For inserting a larger document, you can use the script ‘insertDoc’ below:

[developer@localhost testdata]$ more insertDoc
#!/bin/bash

coded=`base64 $1`
json="{\"data\":\"${coded}\"}"
echo "$json" > json.file
curl -X POST "localhost:9200/documents/expenses/?pipeline=amis-attachment&pretty" -d @json.file
rm json.file
[developer@localhost testdata]$

That makes inserting a document as simple as:

[developer@localhost testdata]$ ./insertDoc WhoWeAre.docx 
{
  "_index" : "documents",
  "_type" : "expenses",
  "_id" : "AViurBsirQVDoHLCTe-O",
  "_version" : 1,
  "result" : "created",
  "_shards" : {
    "total" : 2,
    "successful" : 1,
    "failed" : 0
  },
  "created" : true
}
[developer@localhost testdata]$

And now, search for

  • the text ‘WordPress’ in the index ‘Documents’, with document type ‘expenses’, and
  • return the ‘attachment.content’ field
[developer@localhost testdata]$ curl -XPOST 'localhost:9200/documents/expenses/_search?pretty' -d '
{
  "query": { "match": { "attachment.content": "WordPress"}},
 "_source": ["attachment.content"]
}
'
{
  "took" : 4,
  "timed_out" : false,
  "_shards" : {
    "total" : 5,
    "successful" : 5,
    "failed" : 0
  },
  "hits" : {
    "total" : 1,
    "max_score" : 0.2824934,
    "hits" : [
      {
        "_index" : "documents",
        "_type" : "expenses",
        "_id" : "AViurBsirQVDoHLCTe-O",
        "_score" : 0.2824934,
        "_source" : {
          "attachment" : {
            "content" : "Who We Are\nElastic believes getting immediate, actionable insight from data matters.
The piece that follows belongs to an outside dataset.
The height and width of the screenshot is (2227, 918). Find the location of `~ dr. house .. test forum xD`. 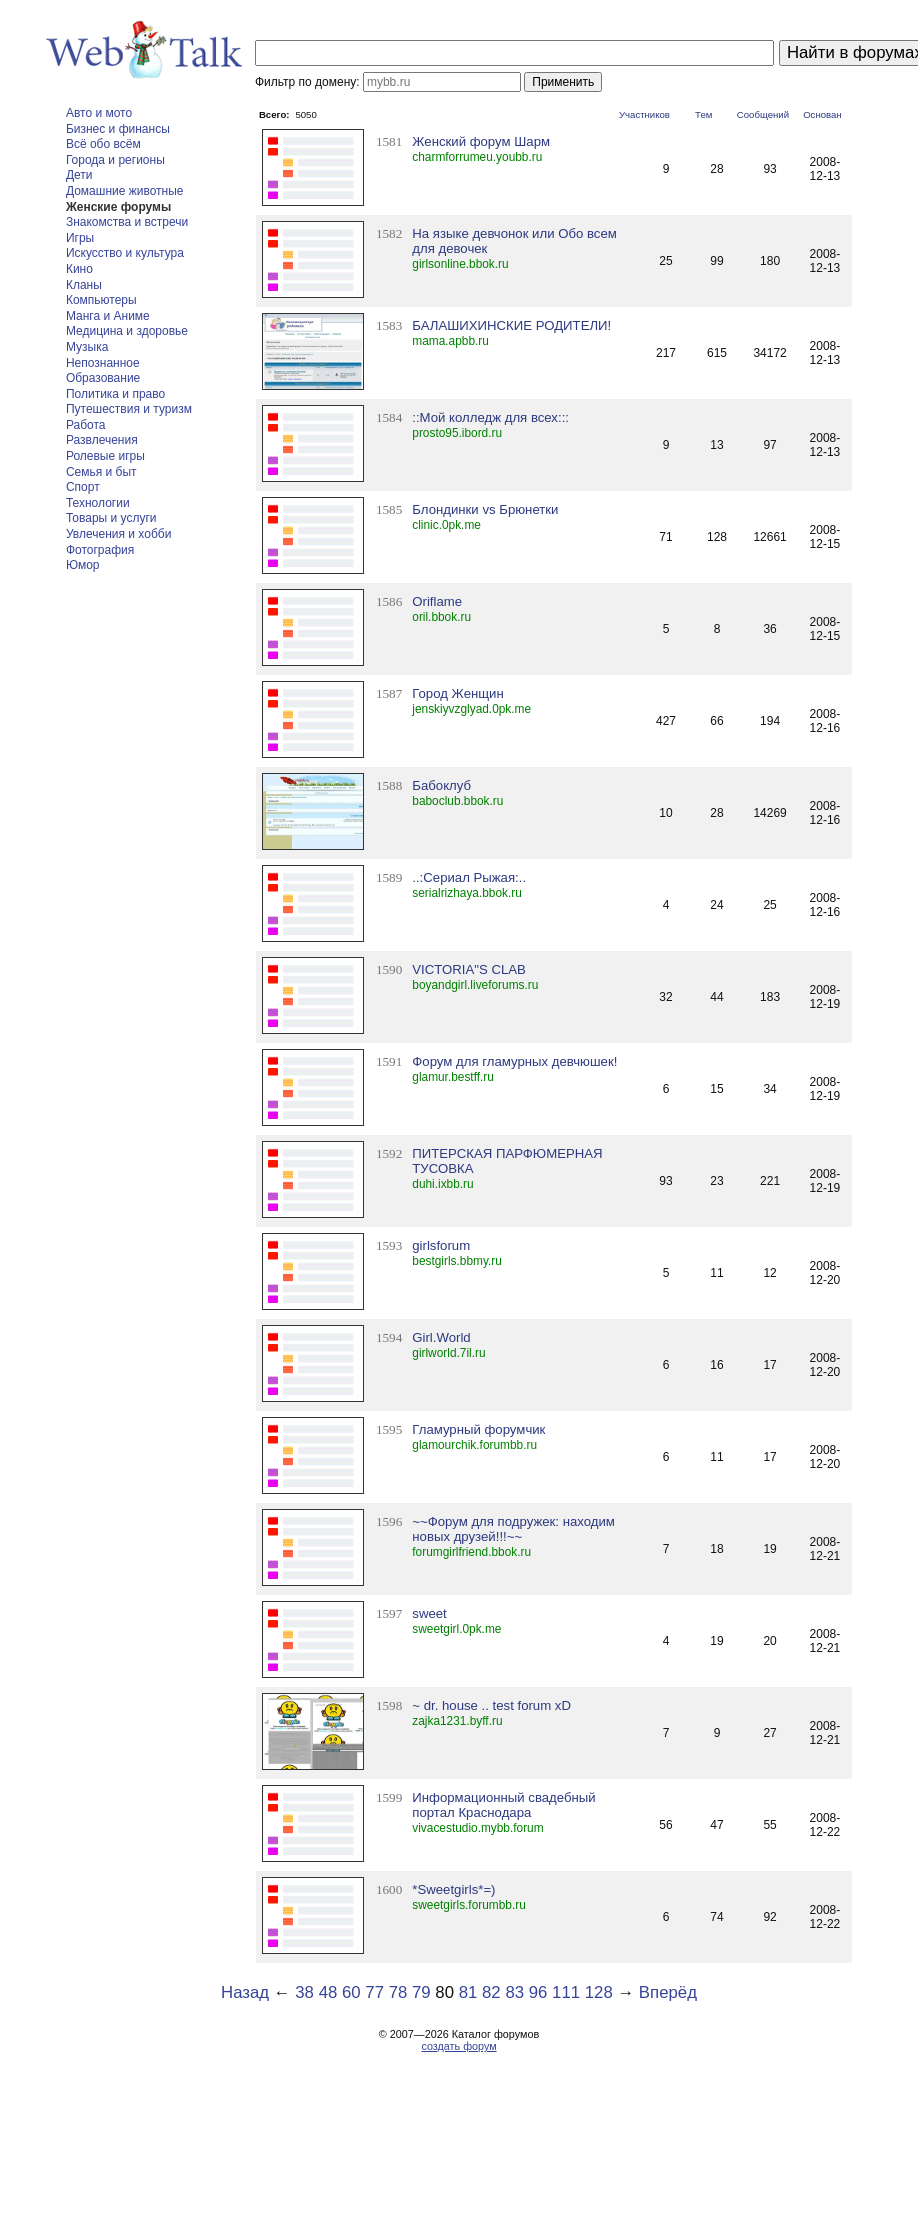

~ dr. house .. test forum xD is located at coordinates (491, 1705).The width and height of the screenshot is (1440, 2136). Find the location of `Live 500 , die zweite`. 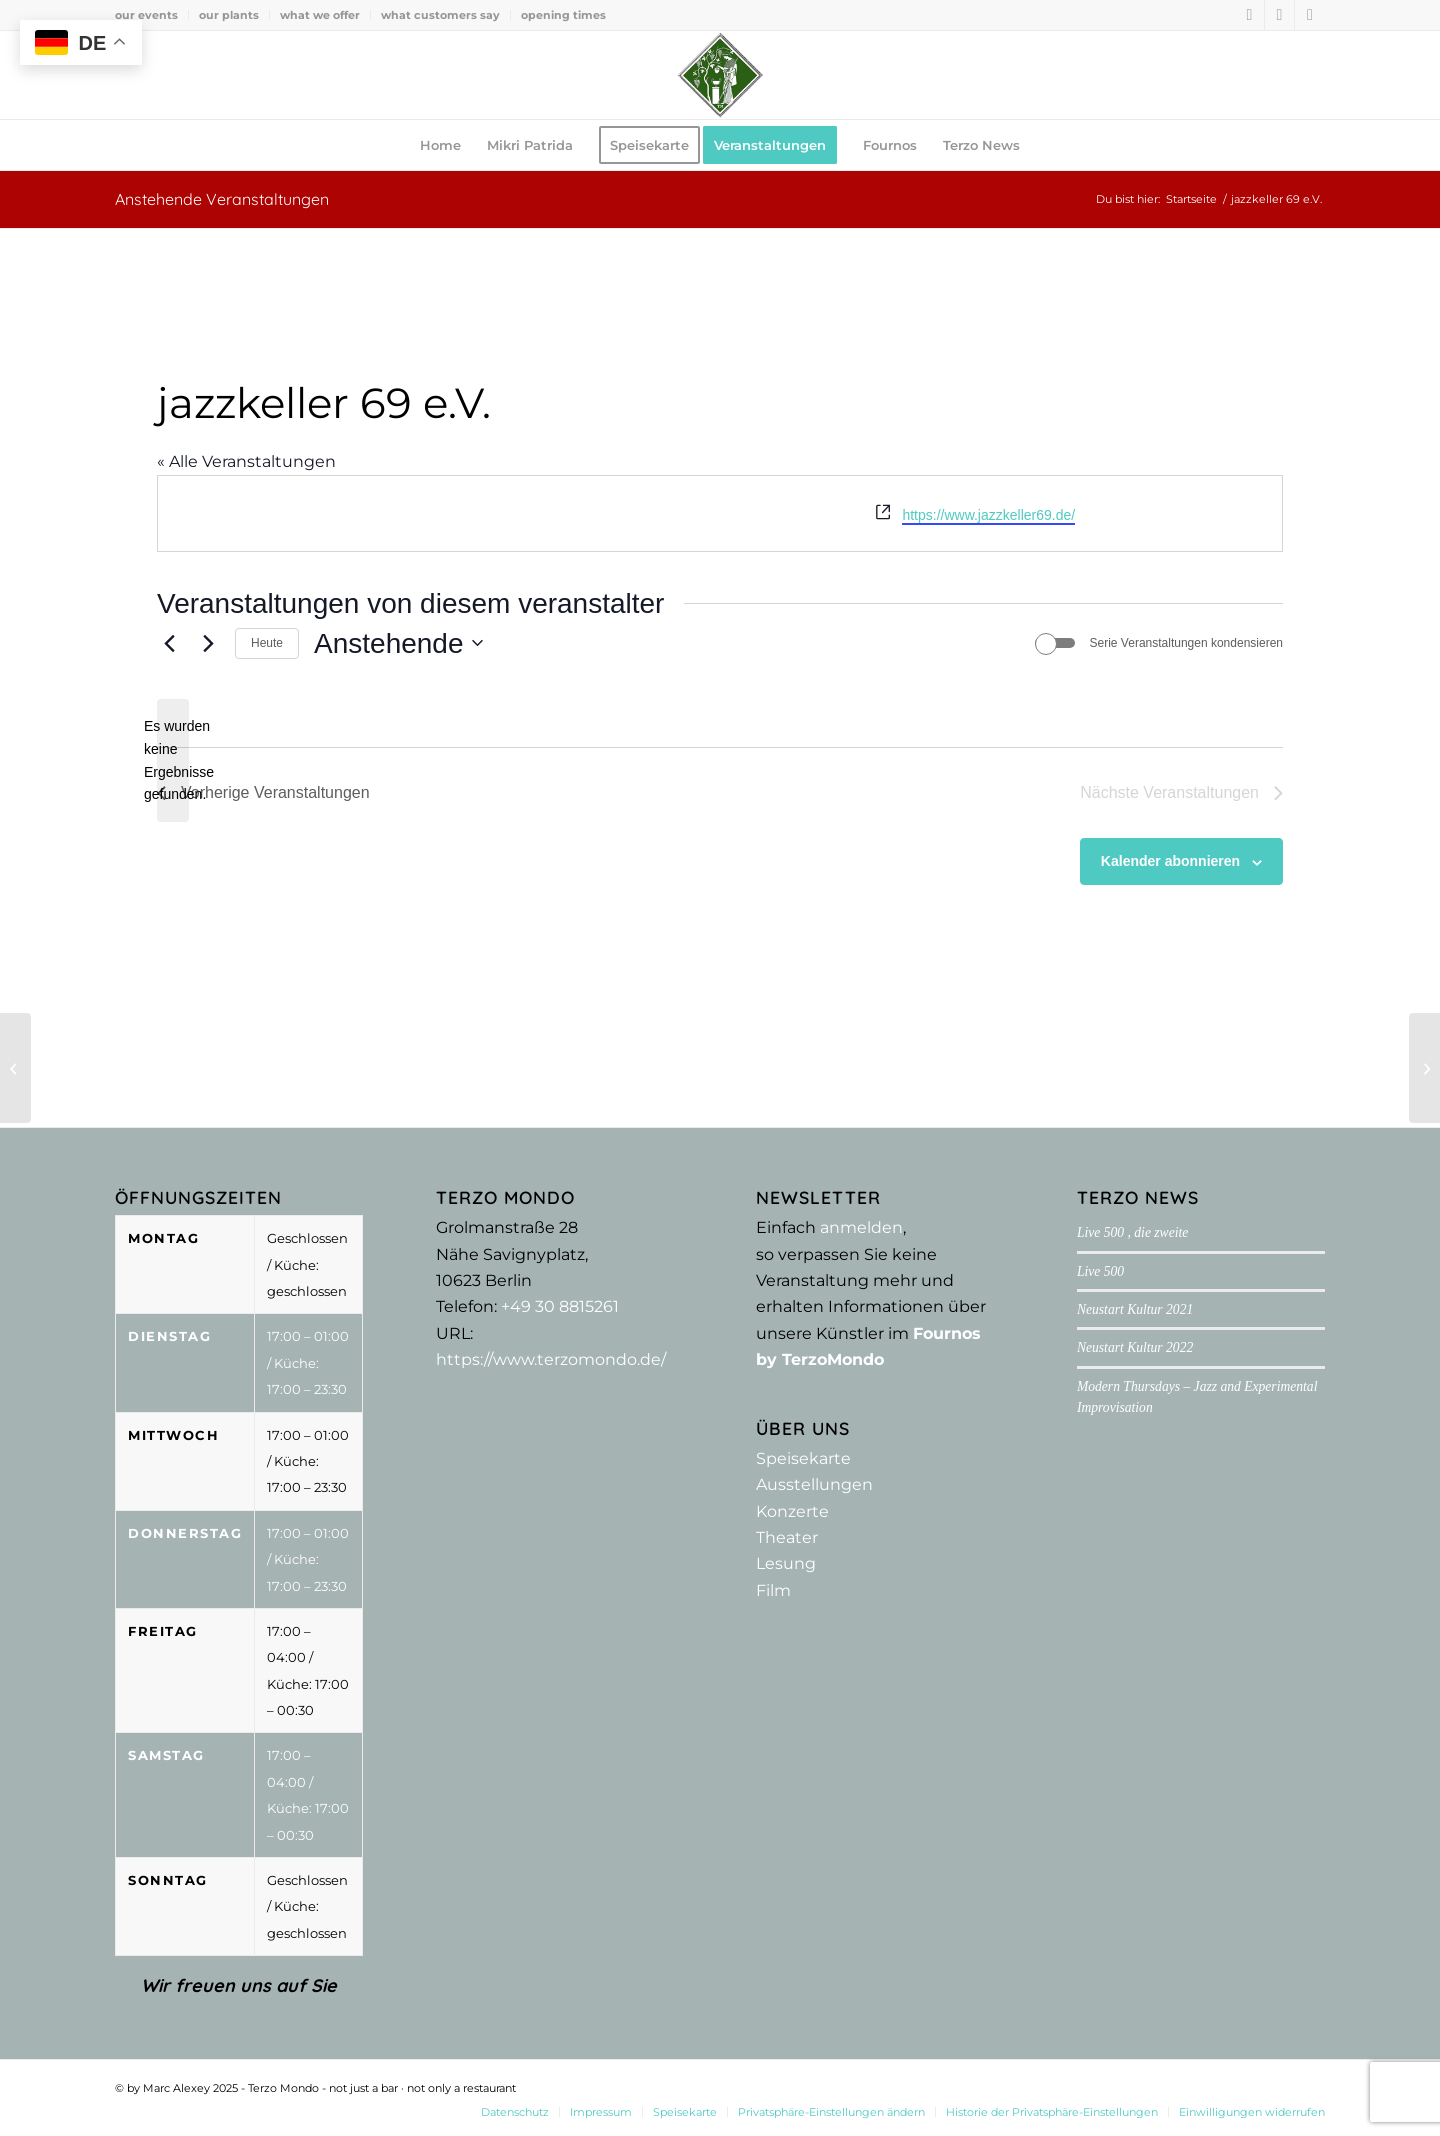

As the company behind the open source projects — Elasticsearch, Logstash, Kibana, and Beats — designed to take data from any source and search, analyze, and visualize it in real time, Elastic is helping people make sense of data. From stock quotes to Twitter streams, Apache logs to WordPress blogs, our products are extending what's possible with data, delivering on the promise that good things come from connecting the dots."
          }
        }
      }
    ]
  }
}

Or, a more simple formatted search:

[developer@localhost testdata]$ curl -XPOST 'localhost:9200/documents/expenses/_search?q=Wordpress&pretty' 
{
  "took" : 2,
  "timed_out" : false,
  "_shards" : {
    "total" : 5,
    "successful" : 5,
    "failed" : 0
  },
  "hits" : {
    "total" : 1,
    "max_score" : 0.26545224,
    "hits" : [
      {
        "_index" : "documents",
        "_type" : "expenses",
        "_id" : "AViurBsirQVDoHLCTe-O",
        "_score" : 0.26545224,
        "_source" : {
          "data" : "UEsDBBQABgAIAAAAIQAJJIeCgQEAAI4FAAATAAgCW0NvbnRlbnRfVHlwZXNdLnhtbCCiBAIoolE1Pg0AQhu8m/geyVwPbejDGlPag9ahNrPG8LkPZyH5kZ/v17x1KS6qhpVq9kMAy7/vMCzOD0UqX0QI8KmtS1k96LAIjbabMLGWv08f4lkUYhMlEaQ2kbA3IRsPLi8F07QAjqjaYsiIEd8c5ygK0wMQ6MHSSW69FoFs/407IDzEDft3r3XBpTQAT4lBpsOHgAXIxL0M0XtHjmsRDiSy6r1+svFImnCuVFIFI+cJk31zirUNClZt3sFAOrwiD8VaH6uSwwbbumaLxKoNoInx4Epow+NL6jGdWzjX1kByXaeG0ea4kNPWVmvNWAiJlrsukOdFCmR3/QQ4M6xLw7ylq3RPt31QoxnkOkj52dx4a46rppLbYq+12gxAopFNMvv6CcVfouFXuRFjC+8u/UeyJd4LkNBpT8V7CCYn/MIxGuhMi0LwD31z7Z3NsZI5Z0mRMvHVI+8P/ou3dgqiqYxo5Bz4oaFZE24g1jrR7zu4Pqu2WQdbizTfbdPgJAAD//wMAUEsDBBQABgAIAAAAIQAekRq38wAAAE4CAAALAAgCX3JlbHMvLnJlbHMgogQCKKAAAg
...
...

Architecture considerations

Elasticsearch has a REST API that is rather straightforward to use. It can easily handle JSON documents, and then perform a search on them. It can also handle varous documents format by using the ‘ingest-attachment’ plugin. That plugin is based on Apache Tika (http://tika.apache.org/) and can handle lots of formats: http://tika.apache.org/1.14/formats.html. Most likely, in most organizations this Elasticsearch capability will have to compete with a Document Managements System that also has this type of document search capability.